[MATERIAL PROVIDED — start]

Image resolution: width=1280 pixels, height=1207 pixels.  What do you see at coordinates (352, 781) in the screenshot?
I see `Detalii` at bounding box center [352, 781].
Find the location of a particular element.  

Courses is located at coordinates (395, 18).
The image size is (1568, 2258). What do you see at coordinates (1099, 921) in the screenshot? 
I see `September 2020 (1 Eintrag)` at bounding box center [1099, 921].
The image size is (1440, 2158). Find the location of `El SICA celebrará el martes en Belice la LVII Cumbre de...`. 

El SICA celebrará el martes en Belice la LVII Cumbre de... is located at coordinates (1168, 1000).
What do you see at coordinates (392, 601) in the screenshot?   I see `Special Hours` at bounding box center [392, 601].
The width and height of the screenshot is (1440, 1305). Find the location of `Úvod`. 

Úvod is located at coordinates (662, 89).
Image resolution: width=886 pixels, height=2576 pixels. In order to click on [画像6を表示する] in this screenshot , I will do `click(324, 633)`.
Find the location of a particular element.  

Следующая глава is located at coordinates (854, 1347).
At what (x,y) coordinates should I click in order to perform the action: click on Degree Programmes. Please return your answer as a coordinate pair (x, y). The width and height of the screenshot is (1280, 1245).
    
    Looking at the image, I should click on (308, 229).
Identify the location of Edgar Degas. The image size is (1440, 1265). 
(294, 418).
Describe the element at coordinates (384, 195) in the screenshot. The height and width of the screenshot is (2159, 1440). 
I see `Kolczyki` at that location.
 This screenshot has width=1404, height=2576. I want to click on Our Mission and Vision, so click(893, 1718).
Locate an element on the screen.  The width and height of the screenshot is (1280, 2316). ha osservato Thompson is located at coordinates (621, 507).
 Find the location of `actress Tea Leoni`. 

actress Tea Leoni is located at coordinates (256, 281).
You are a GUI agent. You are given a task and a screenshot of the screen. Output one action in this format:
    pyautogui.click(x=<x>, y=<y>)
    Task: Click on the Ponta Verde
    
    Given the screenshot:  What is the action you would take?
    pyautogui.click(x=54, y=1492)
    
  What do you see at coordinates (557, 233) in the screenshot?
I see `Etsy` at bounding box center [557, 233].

[MATERIAL PROVIDED — finish]

### ASSIGNED TASK
Print the material once more, exactly.

### EXERCISE OUTPUT
Image resolution: width=1280 pixels, height=1207 pixels.  What do you see at coordinates (352, 781) in the screenshot?
I see `Detalii` at bounding box center [352, 781].
Find the location of a particular element.  

Courses is located at coordinates (395, 18).
The image size is (1568, 2258). What do you see at coordinates (1099, 921) in the screenshot? 
I see `September 2020 (1 Eintrag)` at bounding box center [1099, 921].
The image size is (1440, 2158). Find the location of `El SICA celebrará el martes en Belice la LVII Cumbre de...`. 

El SICA celebrará el martes en Belice la LVII Cumbre de... is located at coordinates (1168, 1000).
What do you see at coordinates (392, 601) in the screenshot?   I see `Special Hours` at bounding box center [392, 601].
The width and height of the screenshot is (1440, 1305). Find the location of `Úvod`. 

Úvod is located at coordinates (662, 89).
Image resolution: width=886 pixels, height=2576 pixels. In order to click on [画像6を表示する] in this screenshot , I will do `click(324, 633)`.
Find the location of a particular element.  

Следующая глава is located at coordinates (854, 1347).
At what (x,y) coordinates should I click in order to perform the action: click on Degree Programmes. Please return your answer as a coordinate pair (x, y). The width and height of the screenshot is (1280, 1245).
    
    Looking at the image, I should click on (308, 229).
Identify the location of Edgar Degas. The image size is (1440, 1265). 
(294, 418).
Describe the element at coordinates (384, 195) in the screenshot. The height and width of the screenshot is (2159, 1440). 
I see `Kolczyki` at that location.
 This screenshot has width=1404, height=2576. I want to click on Our Mission and Vision, so click(893, 1718).
Locate an element on the screen.  The width and height of the screenshot is (1280, 2316). ha osservato Thompson is located at coordinates (621, 507).
 Find the location of `actress Tea Leoni`. 

actress Tea Leoni is located at coordinates (256, 281).
You are a GUI agent. You are given a task and a screenshot of the screen. Output one action in this format:
    pyautogui.click(x=<x>, y=<y>)
    Task: Click on the Ponta Verde
    
    Given the screenshot:  What is the action you would take?
    pyautogui.click(x=54, y=1492)
    
  What do you see at coordinates (557, 233) in the screenshot?
I see `Etsy` at bounding box center [557, 233].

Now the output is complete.